Larry Gorenflo
Professional Bio
Larry Gorenflo is a professor of landscape architecture, geography, African studies, and anthropology. He holds the Eleanor R. Stuckeman Chair in Design in Landscape Architecture and is faculty-in-charge of the Environmental Inquiry Minor.
Gorenflo is internationally recognized for research that reveals conservation opportunities to integrate the maintenance of biological and cultural diversity. His research identifies high co-occurrence of Indigenous languages and biodiversity in regions and localities defined primarily for their importance to the conservation of nature, likely indicating that the human ecology of biodiversity-rich places contributes to preserving both landscapes and species.
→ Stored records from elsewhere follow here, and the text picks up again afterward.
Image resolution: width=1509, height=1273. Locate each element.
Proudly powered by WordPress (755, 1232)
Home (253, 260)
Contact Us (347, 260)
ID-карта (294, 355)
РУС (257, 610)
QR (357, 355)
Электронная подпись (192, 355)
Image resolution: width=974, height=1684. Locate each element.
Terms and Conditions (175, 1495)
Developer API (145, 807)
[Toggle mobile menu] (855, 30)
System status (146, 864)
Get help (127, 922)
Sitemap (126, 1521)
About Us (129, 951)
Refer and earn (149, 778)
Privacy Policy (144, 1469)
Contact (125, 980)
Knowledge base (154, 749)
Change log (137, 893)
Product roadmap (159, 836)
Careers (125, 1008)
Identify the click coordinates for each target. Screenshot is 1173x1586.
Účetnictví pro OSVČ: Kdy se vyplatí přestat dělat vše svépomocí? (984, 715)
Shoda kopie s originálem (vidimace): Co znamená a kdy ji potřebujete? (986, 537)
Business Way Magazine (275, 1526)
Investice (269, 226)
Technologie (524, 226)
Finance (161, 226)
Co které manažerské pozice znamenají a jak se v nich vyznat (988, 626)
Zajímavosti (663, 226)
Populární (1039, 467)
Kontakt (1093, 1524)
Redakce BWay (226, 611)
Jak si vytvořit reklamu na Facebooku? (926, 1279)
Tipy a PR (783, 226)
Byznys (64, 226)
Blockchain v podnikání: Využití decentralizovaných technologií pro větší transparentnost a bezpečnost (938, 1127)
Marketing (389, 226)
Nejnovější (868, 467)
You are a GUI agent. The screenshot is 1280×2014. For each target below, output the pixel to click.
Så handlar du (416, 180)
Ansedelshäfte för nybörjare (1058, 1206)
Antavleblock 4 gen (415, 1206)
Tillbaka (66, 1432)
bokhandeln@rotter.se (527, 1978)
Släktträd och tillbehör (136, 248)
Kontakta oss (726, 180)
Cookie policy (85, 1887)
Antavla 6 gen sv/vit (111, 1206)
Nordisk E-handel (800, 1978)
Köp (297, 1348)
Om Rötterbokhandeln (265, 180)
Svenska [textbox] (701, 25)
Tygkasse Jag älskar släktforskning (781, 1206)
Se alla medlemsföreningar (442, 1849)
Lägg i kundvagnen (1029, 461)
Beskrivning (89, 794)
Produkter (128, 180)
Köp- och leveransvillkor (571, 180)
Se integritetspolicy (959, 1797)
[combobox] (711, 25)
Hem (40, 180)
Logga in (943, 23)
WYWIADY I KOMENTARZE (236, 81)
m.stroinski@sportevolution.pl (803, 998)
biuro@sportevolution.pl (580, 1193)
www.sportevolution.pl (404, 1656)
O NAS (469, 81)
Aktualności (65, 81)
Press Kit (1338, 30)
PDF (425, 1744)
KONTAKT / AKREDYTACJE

In the face of unprecedented loss of biological and cultural diversity, such research provides a basis for designing strategies to maintain both forms of diversity on our planet. His current efforts in this area of inquiry seek to discover the functional connections between cultural and biological diversity, primarily through examining the human ecology of selected localities in Tanzania and Ecuador, using geographic information system technology to help understand both ecology and traditional ecological knowledge. Dr. Gorenflo also conducts research on resource use and subsistence in villages near Udzungwa Mountains National Park in south-central Tanzania, and on settlement patterns and regional demographics in the Basin of Mexico.